Vorwiegend Migranten

Mit den klassischen Rockern von früher haben diese Gruppen nach Einschätzung der Polizei aber nicht mehr viel zu tun. „Das sind ganz überwiegend Migranten unterschiedlicher Nationalitäten im Alter von etwa 40 Jahren“, erläutert Becker. Männer aus der Türkei seien darunter, aus dem Kosovo und aus Nordafrika. Die Polizei zeigt Fotos, die die Bandidos und die Hells Angels bei Treffen vor der Lanxess-Arena jeweils von sich gemacht haben. Man sieht junge dunkelhaarige, muskelbepackte Männer. Die Fotos sind vor einer großen Kick-Box-Veranstaltung gemacht worden.

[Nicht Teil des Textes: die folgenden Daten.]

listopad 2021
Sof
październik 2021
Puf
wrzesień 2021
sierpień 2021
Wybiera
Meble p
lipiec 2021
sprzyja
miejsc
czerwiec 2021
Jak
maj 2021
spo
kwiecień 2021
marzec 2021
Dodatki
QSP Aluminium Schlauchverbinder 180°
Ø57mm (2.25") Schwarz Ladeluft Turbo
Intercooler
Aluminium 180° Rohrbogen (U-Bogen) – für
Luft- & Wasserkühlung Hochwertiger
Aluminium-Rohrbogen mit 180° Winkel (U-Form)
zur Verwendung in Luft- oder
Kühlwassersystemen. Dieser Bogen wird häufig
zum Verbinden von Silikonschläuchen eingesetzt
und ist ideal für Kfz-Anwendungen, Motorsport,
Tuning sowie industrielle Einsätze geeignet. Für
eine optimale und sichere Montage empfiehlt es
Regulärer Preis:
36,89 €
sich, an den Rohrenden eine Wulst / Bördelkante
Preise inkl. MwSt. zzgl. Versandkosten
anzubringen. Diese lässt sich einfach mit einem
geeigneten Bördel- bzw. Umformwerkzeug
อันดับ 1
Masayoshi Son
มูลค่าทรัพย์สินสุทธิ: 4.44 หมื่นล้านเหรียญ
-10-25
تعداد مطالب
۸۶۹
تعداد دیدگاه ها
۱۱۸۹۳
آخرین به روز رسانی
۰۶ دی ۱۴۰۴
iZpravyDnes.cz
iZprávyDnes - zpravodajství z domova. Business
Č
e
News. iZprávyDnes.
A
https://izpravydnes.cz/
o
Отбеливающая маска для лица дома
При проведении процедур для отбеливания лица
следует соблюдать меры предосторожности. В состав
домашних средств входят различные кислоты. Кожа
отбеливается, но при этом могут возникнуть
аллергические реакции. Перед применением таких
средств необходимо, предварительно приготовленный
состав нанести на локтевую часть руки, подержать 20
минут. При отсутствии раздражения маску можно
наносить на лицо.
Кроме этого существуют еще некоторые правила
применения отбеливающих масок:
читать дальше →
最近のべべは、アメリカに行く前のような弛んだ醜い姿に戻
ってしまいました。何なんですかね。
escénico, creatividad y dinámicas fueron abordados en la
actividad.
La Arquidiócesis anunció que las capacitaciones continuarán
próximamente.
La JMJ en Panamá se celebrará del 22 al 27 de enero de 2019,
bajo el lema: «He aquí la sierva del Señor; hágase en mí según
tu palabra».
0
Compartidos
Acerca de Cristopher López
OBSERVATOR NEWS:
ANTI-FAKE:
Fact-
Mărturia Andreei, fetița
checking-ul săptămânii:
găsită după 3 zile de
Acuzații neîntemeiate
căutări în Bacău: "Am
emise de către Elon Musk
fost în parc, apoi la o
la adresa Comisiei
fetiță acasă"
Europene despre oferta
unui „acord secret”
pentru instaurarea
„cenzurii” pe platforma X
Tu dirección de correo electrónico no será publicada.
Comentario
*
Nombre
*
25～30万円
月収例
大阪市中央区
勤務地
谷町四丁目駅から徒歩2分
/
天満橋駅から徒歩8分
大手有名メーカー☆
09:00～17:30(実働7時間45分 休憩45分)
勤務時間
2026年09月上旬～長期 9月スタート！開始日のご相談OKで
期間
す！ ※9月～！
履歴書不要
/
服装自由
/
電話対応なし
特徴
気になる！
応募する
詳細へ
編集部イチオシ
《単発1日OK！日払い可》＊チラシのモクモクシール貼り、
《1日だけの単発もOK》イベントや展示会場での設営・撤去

Jacob beschrieb diesen Personenkreis als „Berufskriminelle“ und Männer, die unter der Flagge der Rocker ihren Geschäften nachgehen würden. Es gehe um die Türsteher-Szene, um Shisha-Bars, Drogenhandel. Manche hätten noch nicht mal ein Motorrad, oder einen Führerschein. Der Bandido-Chef, so erzählt Becker weiter, macht sich über die „Kuttenträger“-Rocker eher lustig. Für ihn seien es Männer, die „Bier trinken und Moped fahren“. Die Ermittler betonen, dass die Schießereien nicht auf eine bundesweite Zunahme der Gewaltbereitschaft in der Szene hindeuten – es handelt sich laut Jacob um einen „regionalen Kölner Konflikt“. Die Bandidos wollten die in der Domstadt geschwächten Hells Angels beerben.